Jan. 14 (Bloomberg) -- Prices of goods imported into the U.S. fell in December for a fifth consecutive month as commodity costs eased, a sign the recession is restraining inflation.

The import-price index decreased 4.2 percent, less than economists forecast, after a revised 7 percent drop in November, the Labor Department said today in Washington. Prices from a year earlier were down 9.3 percent, largest year-over-year decline since the index was first published in 1982. Prices excluding fuels dropped 1.1 percent.

Today's figures indicate American companies may keep prices low amid a global slowdown in demand. President-elect Barack Obama and Congress are under pressure to enact a fiscal stimulus package to help pull the world's largest economy out of a recession now in its second year.

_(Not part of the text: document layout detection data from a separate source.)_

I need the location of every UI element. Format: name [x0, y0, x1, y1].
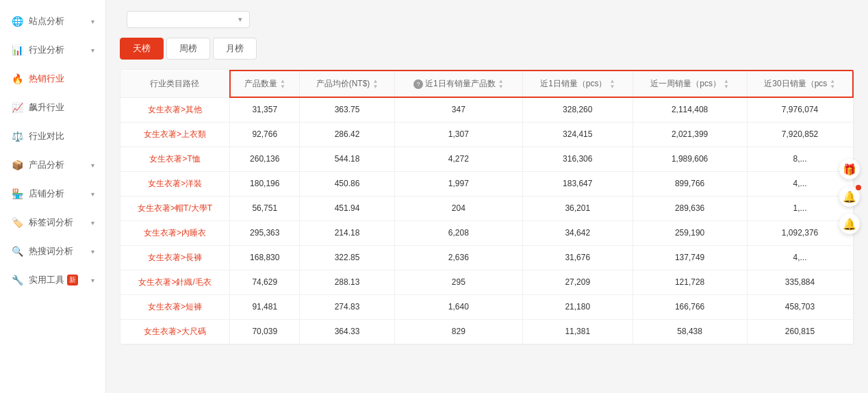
cell-month-6: 4,... — [747, 245, 853, 270]
path-link-1[interactable]: 女生衣著>上衣類 — [144, 129, 206, 139]
cell-month-9: 260,815 — [747, 319, 853, 344]
sidebar-item-store-analysis[interactable]: 🏪 店铺分析 ▾ — [0, 179, 105, 208]
cell-price-0: 363.75 — [300, 97, 394, 122]
sort-icon-week-sales[interactable]: ▲▼ — [724, 79, 729, 90]
sidebar-label-industry-analysis: 行业分析 — [29, 44, 64, 56]
cell-month-1: 7,920,852 — [747, 122, 853, 147]
cell-path-0[interactable]: 女生衣著>其他 — [120, 97, 230, 122]
path-link-2[interactable]: 女生衣著>T恤 — [149, 154, 200, 164]
path-link-7[interactable]: 女生衣著>針織/毛衣 — [138, 277, 211, 287]
sidebar-item-product-analysis[interactable]: 📦 产品分析 ▾ — [0, 151, 105, 179]
header-avg-price[interactable]: 产品均价(NT$)▲▼ — [300, 71, 394, 97]
sidebar-item-tools[interactable]: 🔧 实用工具 新 ▾ — [0, 266, 105, 294]
float-icon-bell2[interactable]: 🔔 — [839, 214, 860, 234]
float-icon-bell1[interactable]: 🔔 — [839, 186, 860, 207]
header-label-product-count: 产品数量 — [244, 79, 277, 88]
cell-count-0: 31,357 — [230, 97, 300, 122]
tab-week[interactable]: 周榜 — [166, 38, 210, 60]
path-link-4[interactable]: 女生衣著>帽T/大學T — [138, 203, 212, 213]
chevron-icon: ▾ — [91, 47, 94, 54]
cell-active-7: 295 — [394, 270, 522, 294]
cell-path-8[interactable]: 女生衣著>短褲 — [120, 294, 230, 319]
path-link-6[interactable]: 女生衣著>長褲 — [148, 253, 202, 262]
cell-month-7: 335,884 — [747, 270, 853, 294]
cell-month-0: 7,976,074 — [747, 97, 853, 122]
path-link-9[interactable]: 女生衣著>大尺碼 — [144, 327, 206, 336]
sidebar-item-hot-industry[interactable]: 🔥 热销行业 — [0, 64, 105, 93]
gift-icon: 🎁 — [843, 163, 856, 176]
sort-icon-month-sales[interactable]: ▲▼ — [830, 79, 835, 90]
chevron-icon: ▾ — [91, 219, 94, 227]
cell-active-5: 6,208 — [394, 220, 522, 245]
cell-count-6: 168,830 — [230, 245, 300, 270]
sort-icon-product-count[interactable]: ▲▼ — [280, 79, 285, 90]
cell-path-1[interactable]: 女生衣著>上衣類 — [120, 122, 230, 147]
tab-month[interactable]: 月榜 — [213, 38, 257, 60]
sort-icon-day-sales[interactable]: ▲▼ — [610, 79, 615, 90]
table-row: 女生衣著>內睡衣295,363214.186,20834,642259,1901… — [120, 220, 853, 245]
float-icon-gift[interactable]: 🎁 — [839, 159, 860, 179]
chevron-icon: ▾ — [91, 190, 94, 198]
cell-active-4: 204 — [394, 196, 522, 220]
cell-active-2: 4,272 — [394, 147, 522, 171]
sidebar-label-rising-industry: 飙升行业 — [29, 101, 64, 114]
path-link-8[interactable]: 女生衣著>短褲 — [148, 302, 202, 312]
header-product-count[interactable]: 产品数量▲▼ — [230, 71, 300, 97]
header-label-industry-path: 行业类目路径 — [150, 79, 199, 88]
header-active-products[interactable]: ?近1日有销量产品数▲▼ — [394, 71, 522, 97]
cell-active-6: 2,636 — [394, 245, 522, 270]
sidebar-icon-store-analysis: 🏪 — [11, 188, 23, 200]
sidebar-icon-search-analysis: 🔍 — [11, 245, 23, 257]
header-month-sales[interactable]: 近30日销量（pcs▲▼ — [747, 71, 853, 97]
sidebar-label-product-analysis: 产品分析 — [29, 159, 64, 171]
data-table-container[interactable]: 行业类目路径产品数量▲▼产品均价(NT$)▲▼?近1日有销量产品数▲▼近1日销量… — [120, 69, 854, 345]
path-link-3[interactable]: 女生衣著>洋裝 — [148, 179, 202, 188]
cell-active-9: 829 — [394, 319, 522, 344]
header-label-day-sales: 近1日销量（pcs） — [540, 79, 607, 88]
cell-path-9[interactable]: 女生衣著>大尺碼 — [120, 319, 230, 344]
cell-month-3: 4,... — [747, 171, 853, 196]
cell-path-5[interactable]: 女生衣著>內睡衣 — [120, 220, 230, 245]
tab-day[interactable]: 天榜 — [120, 38, 164, 60]
cell-path-2[interactable]: 女生衣著>T恤 — [120, 147, 230, 171]
tabs-container: 天榜周榜月榜 — [120, 38, 854, 60]
sidebar-item-industry-analysis[interactable]: 📊 行业分析 ▾ — [0, 36, 105, 64]
path-link-5[interactable]: 女生衣著>內睡衣 — [144, 228, 206, 238]
sidebar-item-industry-compare[interactable]: ⚖️ 行业对比 — [0, 122, 105, 151]
cell-path-3[interactable]: 女生衣著>洋裝 — [120, 171, 230, 196]
cell-path-4[interactable]: 女生衣著>帽T/大學T — [120, 196, 230, 220]
header-day-sales[interactable]: 近1日销量（pcs）▲▼ — [522, 71, 633, 97]
sidebar-icon-site-analysis: 🌐 — [11, 15, 23, 27]
header-week-sales[interactable]: 近一周销量（pcs）▲▼ — [633, 71, 747, 97]
cell-price-8: 274.83 — [300, 294, 394, 319]
cell-day-0: 328,260 — [522, 97, 633, 122]
sidebar-icon-rising-industry: 📈 — [11, 101, 23, 114]
sidebar-label-tools: 实用工具 — [29, 274, 64, 286]
table-row: 女生衣著>帽T/大學T56,751451.9420436,201289,6361… — [120, 196, 853, 220]
cell-month-2: 8,... — [747, 147, 853, 171]
sort-icon-avg-price[interactable]: ▲▼ — [372, 79, 378, 90]
category-select[interactable]: ▾ — [127, 11, 250, 28]
sidebar-item-site-analysis[interactable]: 🌐 站点分析 ▾ — [0, 7, 105, 36]
table-row: 女生衣著>T恤260,136544.184,272316,3061,989,60… — [120, 147, 853, 171]
header-label-month-sales: 近30日销量（pcs — [764, 79, 827, 88]
cell-path-7[interactable]: 女生衣著>針織/毛衣 — [120, 270, 230, 294]
sidebar-item-tag-analysis[interactable]: 🏷️ 标签词分析 ▾ — [0, 208, 105, 237]
cell-week-7: 121,728 — [633, 270, 747, 294]
cell-path-6[interactable]: 女生衣著>長褲 — [120, 245, 230, 270]
sidebar-label-store-analysis: 店铺分析 — [29, 188, 64, 200]
cell-day-5: 34,642 — [522, 220, 633, 245]
cell-week-8: 166,766 — [633, 294, 747, 319]
cell-count-8: 91,481 — [230, 294, 300, 319]
cell-day-7: 27,209 — [522, 270, 633, 294]
cell-day-3: 183,647 — [522, 171, 633, 196]
header-label-week-sales: 近一周销量（pcs） — [650, 79, 721, 88]
sidebar-item-search-analysis[interactable]: 🔍 热搜词分析 ▾ — [0, 237, 105, 266]
cell-day-2: 316,306 — [522, 147, 633, 171]
table-row: 女生衣著>大尺碼70,039364.3382911,38158,438260,8… — [120, 319, 853, 344]
path-link-0[interactable]: 女生衣著>其他 — [148, 105, 202, 114]
sort-icon-active-products[interactable]: ▲▼ — [498, 79, 504, 90]
cell-week-1: 2,021,399 — [633, 122, 747, 147]
table-row: 女生衣著>短褲91,481274.831,64021,180166,766458… — [120, 294, 853, 319]
sidebar-item-rising-industry[interactable]: 📈 飙升行业 — [0, 93, 105, 122]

``Inflation will sag further, even stripping out commodities,'' Richard Berner, co-head of global economics at Morgan Stanley in New York, said before the report. ``Slack overseas demand will put downward pressure on import prices, and the dollar has stopped declining.''

Import prices in December were forecast to fall 5.3 percent after an initially reported 6.7 percent drop the prior month, according to the median estimate of 56 economists surveyed by Bloomberg News. Forecasts ranged from declines of 1.8 percent to 8.5 percent.

Record Year

Compared with a year earlier, prices of imported goods dropped a record 9.3 percent following a 5.4 percent year-over- year decrease in the prior month. Excluding all fuels, import expenses rose 0.9 percent in the 12 months to December.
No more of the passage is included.